What you need to do:
The lines you return must be all those in the data that hold the string "lokale".

Page images and extracted text:
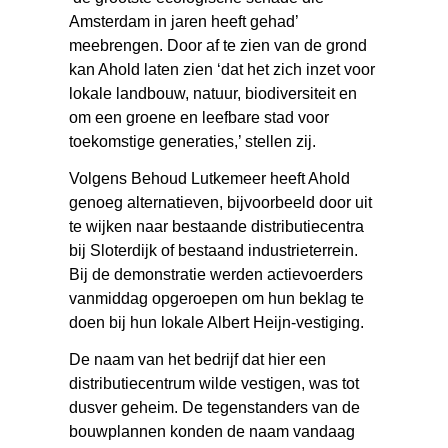
Amsterdam in jaren heeft gehad’
meebrengen. Door af te zien van de grond
kan Ahold laten zien ‘dat het zich inzet voor
lokale landbouw, natuur, biodiversiteit en
om een groene en leefbare stad voor
toekomstige generaties,’ stellen zij.
Volgens Behoud Lutkemeer heeft Ahold
genoeg alternatieven, bijvoorbeeld door uit
te wijken naar bestaande distributiecentra
bij Sloterdijk of bestaand industrieterrein.
Bij de demonstratie werden actievoerders
vanmiddag opgeroepen om hun beklag te
doen bij hun lokale Albert Heijn-vestiging.
De naam van het bedrijf dat hier een
distributiecentrum wilde vestigen, was tot
dusver geheim. De tegenstanders van de
bouwplannen konden de naam vandaag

Result for this task:
lokale landbouw, natuur, biodiversiteit en
doen bij hun lokale Albert Heijn-vestiging.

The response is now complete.